— Assignment —
Please restate the entries below word for word, leaving out any pictures.

*** Opening of Material shown ***

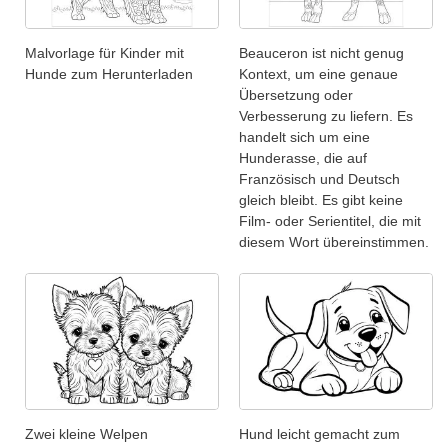
Malvorlage für Kinder mit
Beauceron ist nicht genug
Hunde zum Herunterladen
Kontext, um eine genaue
Übersetzung oder
Verbesserung zu liefern. Es
handelt sich um eine
Hunderasse, die auf
Französisch und Deutsch
gleich bleibt. Es gibt keine
Film- oder Serientitel, die mit
diesem Wort übereinstimmen.
Zwei kleine Welpen
Hund leicht gemacht zum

*** Close of Material shown ***

— Reply —
Malvorlage für Kinder mit
Beauceron ist nicht genug
Hunde zum Herunterladen
Kontext, um eine genaue
Übersetzung oder
Verbesserung zu liefern. Es
handelt sich um eine
Hunderasse, die auf
Französisch und Deutsch
gleich bleibt. Es gibt keine
Film- oder Serientitel, die mit
diesem Wort übereinstimmen.
Zwei kleine Welpen
Hund leicht gemacht zum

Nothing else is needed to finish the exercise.